Single by Marcia Griffiths

from the album Carousel
- A-side: "Electric Boogie (vocal)"
- B-side: "Electric Boogie (dub)"
- Released: 1983 (original release) 1989 (remix)
- Recorded: December 1982 (original recording)
- Genre: Freestyle, reggae
- Label: Island / Mango
- Songwriter: Neville Livingston

= Electric Boogie =

"Electric Boogie" (also known as the "Electric Slide") is a dance song written by Bunny Wailer in response to his hearing the Eddy Grant song "Electric Avenue" in 1982. The song provided the basis for the success of a dance fad called Electric Slide.

According to Marcia Griffiths, "Electric Boogie" was written for her by Bunny Wailer in 1982. The song came about spontaneously after Wailer and Griffiths experimented with a rhythm box that Griffiths had purchased in Toronto earlier that year. Griffiths has said the song was made in innocent fun and has denied that it was related to anything sexual.

 The song was released in December 1982 and held the Jamaican Christmas Number One spot. Wailer noted that 'Electric Boogie' was inspired by "Electric Avenue" by Eddy Grant, also released in 1982.

The song is strongly associated with the "Electric Slide" line dance and has since become a celebratory staple. The song was very popular in North America at weddings, bar and bat mitzvahs, and other special occasions in the 1990s and continues to be played at events well into the 21st century.
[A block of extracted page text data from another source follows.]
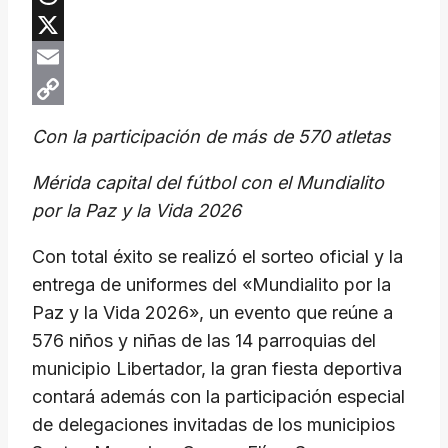
Threads
X
Email
Copy
Con la participación de más de 570 atletas
Link
Mérida capital del fútbol con el Mundialito
por la Paz y la Vida 2026
Con total éxito se realizó el sorteo oficial y la
entrega de uniformes del «Mundialito por la
Paz y la Vida 2026», un evento que reúne a
576 niños y niñas de las 14 parroquias del
municipio Libertador, la gran fiesta deportiva
contará además con la participación especial
de delegaciones invitadas de los municipios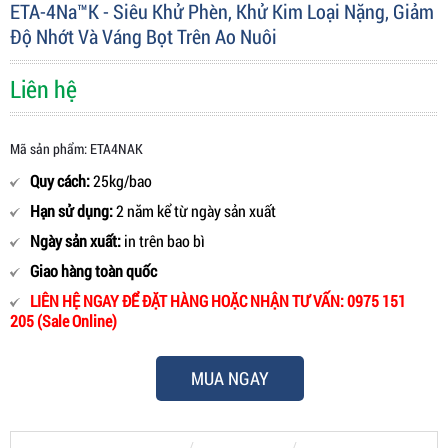
ETA-4Na™K - Siêu Khử Phèn, Khử Kim Loại Nặng, Giảm
Độ Nhớt Và Váng Bọt Trên Ao Nuôi
Liên hệ
Mã sản phẩm: ETA4NAK
Quy cách:
25kg/bao
Hạn sử dụng:
2 năm kể từ ngày sản xuất
Ngày sản xuất:
in trên bao bì
Giao hàng toàn quốc
LIÊN HỆ NGAY ĐỂ ĐẶT HÀNG HOẶC NHẬN TƯ VẤN: 0975 151
205 (Sale Online)
MUA NGAY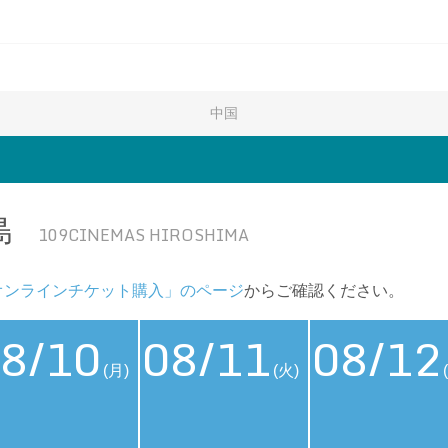
中国
島
109CINEMAS HIROSHIMA
オンラインチケット購入」のページ
からご確認ください。
8/10
08/11
08/12
(月)
(火)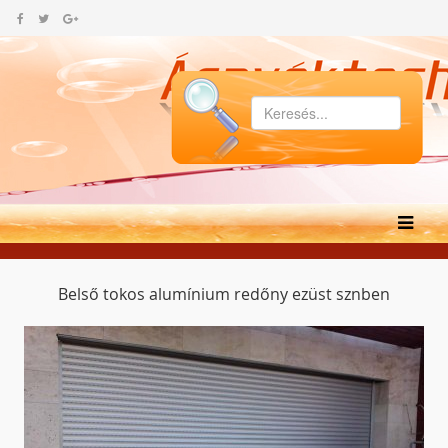
Belső tokos alumínium redőny ezüst sznben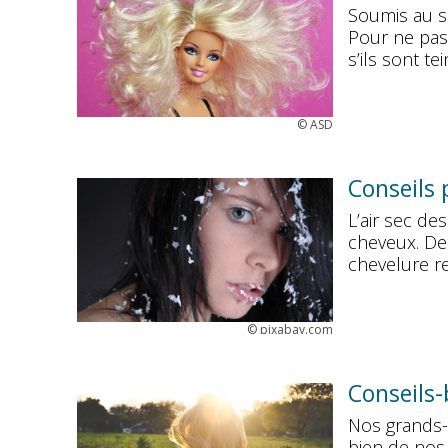
Soumis au so
Pour ne pas 
s’ils sont t
©
ASD
Conseils 
L’air sec de
cheveux. Des
chevelure re
©
pixabay.com
Conseils-
Nos grands-
bien de nos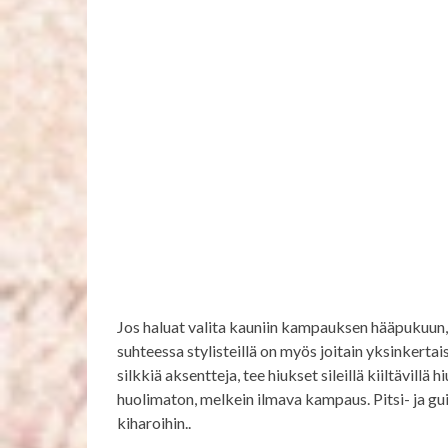
Jos haluat valita kauniin kampauksen hääpukuun, s
suhteessa stylisteillä on myös joitain yksinkertaisia
silkkiä aksentteja, tee hiukset sileillä kiiltävillä
huolimaton, melkein ilmava kampaus. Pitsi- ja gu
kiharoihin..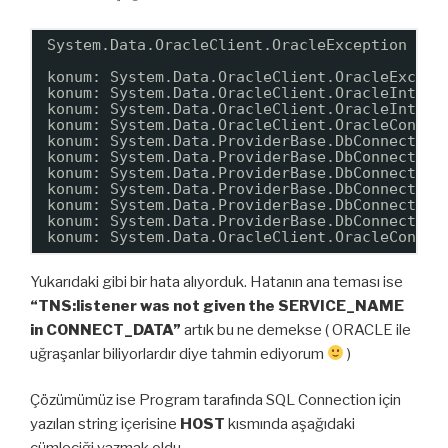
System.Data.OracleClient.OracleException (0x
konum: System.Data.OracleClient.OracleExcept
konum: System.Data.OracleClient.OracleIntern
konum: System.Data.OracleClient.OracleIntern
konum: System.Data.OracleClient.OracleConnec
konum: System.Data.ProviderBase.DbConnection
konum: System.Data.ProviderBase.DbConnection
konum: System.Data.ProviderBase.DbConnection
konum: System.Data.ProviderBase.DbConnection
konum: System.Data.ProviderBase.DbConnection
konum: System.Data.ProviderBase.DbConnection
konum: System.Data.OracleClient.OracleConnec
Yukarıdaki gibi bir hata alıyorduk. Hatanın ana teması ise
“TNS:listener was not given the SERVICE_NAME
in CONNECT_DATA”
artık bu ne demekse ( ORACLE ile
uğraşanlar biliyorlardır diye tahmin ediyorum
)
Çözümümüz ise Program tarafında SQL Connection için
yazılan string içerisine
HOST
kısmında aşağıdaki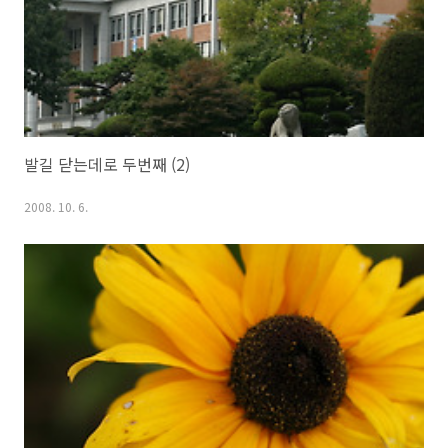
발길 닫는데로 두번째 (2)
2008. 10. 6.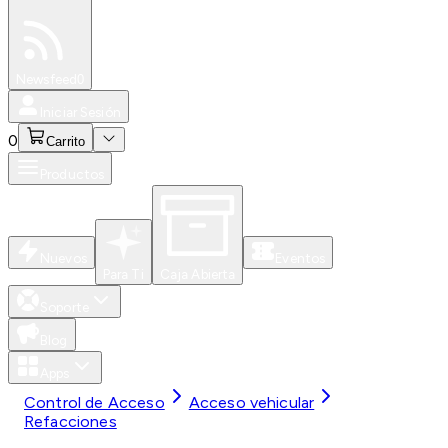
Especiales
Newsfeed
0
Iniciar Sesión
0
Carrito
Productos
Nuevos
Eventos
Para Ti
Caja Abierta
Soporte
Blog
Apps
Control de Acceso
Acceso vehicular
Refacciones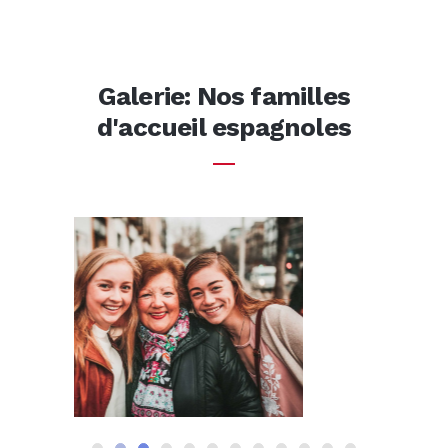
Galerie: Nos familles
d'accueil espagnoles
The song contains an interpolation of "I Don't Know What It Is, but It Sure Is Funky" by Ripple.
==Marcia Griffiths recording==
The most successful recording was performed by Marcia Griffiths. Griffiths' recording of "Electric Boogie" was originally released in 1983; while this version did not catch on internationally, a remixed version featured on her album Carousel reached number 51 on the US Billboard Hot 100 in 1990. This version was also a minor hit on the Hot Black Singles chart, peaking at number 78.